SUPPLIED RECORDS Block Start
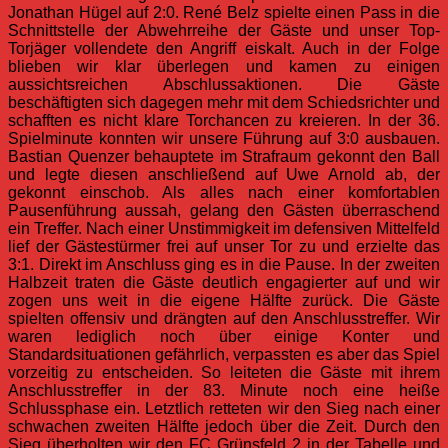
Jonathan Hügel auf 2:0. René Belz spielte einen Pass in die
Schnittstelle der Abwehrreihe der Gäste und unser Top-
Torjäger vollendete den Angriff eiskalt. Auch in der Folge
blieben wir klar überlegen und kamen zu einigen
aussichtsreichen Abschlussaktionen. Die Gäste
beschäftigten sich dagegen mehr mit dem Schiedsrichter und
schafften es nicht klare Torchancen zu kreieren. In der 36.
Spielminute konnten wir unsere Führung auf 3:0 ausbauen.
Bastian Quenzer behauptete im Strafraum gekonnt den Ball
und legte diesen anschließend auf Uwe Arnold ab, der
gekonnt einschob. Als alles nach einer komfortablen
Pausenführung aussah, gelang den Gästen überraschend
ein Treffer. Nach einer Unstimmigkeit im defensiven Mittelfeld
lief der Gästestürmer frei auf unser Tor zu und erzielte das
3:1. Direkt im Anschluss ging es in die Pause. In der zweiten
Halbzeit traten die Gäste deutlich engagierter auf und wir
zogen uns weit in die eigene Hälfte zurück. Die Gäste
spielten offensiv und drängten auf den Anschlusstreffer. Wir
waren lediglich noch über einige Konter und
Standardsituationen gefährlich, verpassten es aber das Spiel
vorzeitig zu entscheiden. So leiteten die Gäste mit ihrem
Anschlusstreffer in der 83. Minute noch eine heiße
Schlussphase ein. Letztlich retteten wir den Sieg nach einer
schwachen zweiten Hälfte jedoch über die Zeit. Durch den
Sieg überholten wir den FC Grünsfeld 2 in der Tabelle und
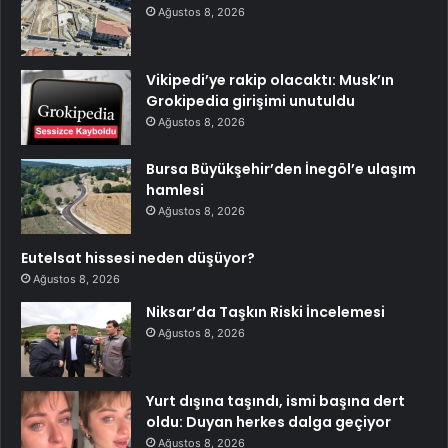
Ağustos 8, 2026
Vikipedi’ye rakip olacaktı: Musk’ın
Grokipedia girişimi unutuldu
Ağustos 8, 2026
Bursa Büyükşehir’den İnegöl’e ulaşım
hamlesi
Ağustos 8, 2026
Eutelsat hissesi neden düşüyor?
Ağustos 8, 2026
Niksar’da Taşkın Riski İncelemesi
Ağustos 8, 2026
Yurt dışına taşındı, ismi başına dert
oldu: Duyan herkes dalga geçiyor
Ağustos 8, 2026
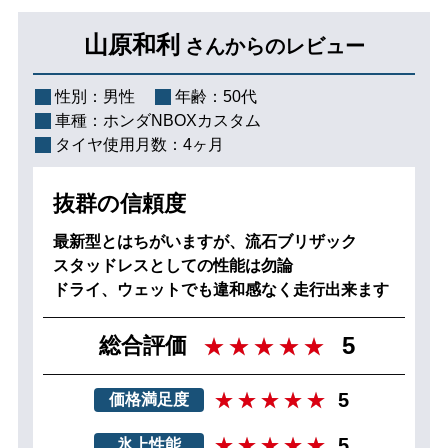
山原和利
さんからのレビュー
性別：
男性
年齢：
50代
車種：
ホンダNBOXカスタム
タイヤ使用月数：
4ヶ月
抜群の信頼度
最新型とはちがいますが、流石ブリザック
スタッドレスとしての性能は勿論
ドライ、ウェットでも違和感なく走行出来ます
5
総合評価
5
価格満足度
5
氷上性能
SUPPLIED RECORDS Block End
SUPPLIED RECORDS Block Start
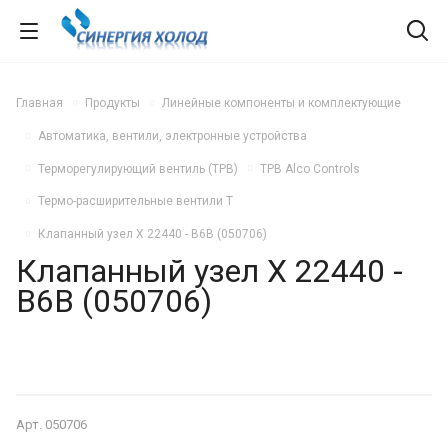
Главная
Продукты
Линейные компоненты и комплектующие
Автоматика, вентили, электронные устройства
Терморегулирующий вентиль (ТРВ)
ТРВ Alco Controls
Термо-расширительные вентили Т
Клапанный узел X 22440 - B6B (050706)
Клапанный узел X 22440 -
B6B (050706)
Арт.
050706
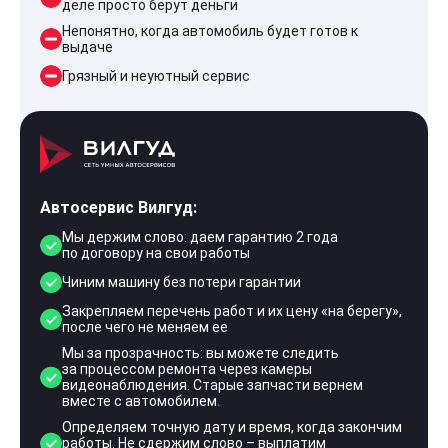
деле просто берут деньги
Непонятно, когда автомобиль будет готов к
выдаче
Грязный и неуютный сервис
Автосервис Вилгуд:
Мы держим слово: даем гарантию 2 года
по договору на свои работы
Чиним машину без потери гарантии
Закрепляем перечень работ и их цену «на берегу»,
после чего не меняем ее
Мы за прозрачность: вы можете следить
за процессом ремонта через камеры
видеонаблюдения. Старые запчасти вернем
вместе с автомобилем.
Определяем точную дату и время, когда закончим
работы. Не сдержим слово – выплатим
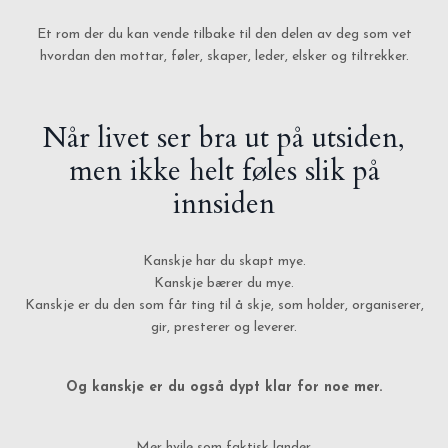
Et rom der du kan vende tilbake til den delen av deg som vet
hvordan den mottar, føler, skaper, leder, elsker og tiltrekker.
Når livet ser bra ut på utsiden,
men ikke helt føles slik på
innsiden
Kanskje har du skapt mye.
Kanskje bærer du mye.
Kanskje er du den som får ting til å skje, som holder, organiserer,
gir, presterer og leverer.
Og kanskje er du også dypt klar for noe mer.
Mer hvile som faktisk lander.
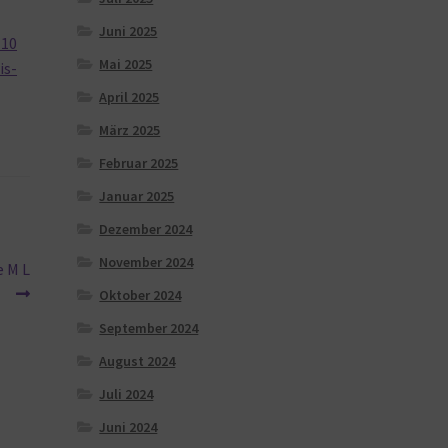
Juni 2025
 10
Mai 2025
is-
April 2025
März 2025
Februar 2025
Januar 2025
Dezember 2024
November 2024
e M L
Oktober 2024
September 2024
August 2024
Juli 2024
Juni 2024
SUPPLIED RECORDS Block End
* [THE PROBLEM]: Find the line with "gekonnt einschob. Als" in the entries above. Retype it and each line after it, exactly, through the line with "vorzeitig zu entscheiden.", and stop there.

* [ANSWER TO THE EXERCISE]:
gekonnt einschob. Als alles nach einer komfortablen
Pausenführung aussah, gelang den Gästen überraschend
ein Treffer. Nach einer Unstimmigkeit im defensiven Mittelfeld
lief der Gästestürmer frei auf unser Tor zu und erzielte das
3:1. Direkt im Anschluss ging es in die Pause. In der zweiten
Halbzeit traten die Gäste deutlich engagierter auf und wir
zogen uns weit in die eigene Hälfte zurück. Die Gäste
spielten offensiv und drängten auf den Anschlusstreffer. Wir
waren lediglich noch über einige Konter und
Standardsituationen gefährlich, verpassten es aber das Spiel
vorzeitig zu entscheiden. So leiteten die Gäste mit ihrem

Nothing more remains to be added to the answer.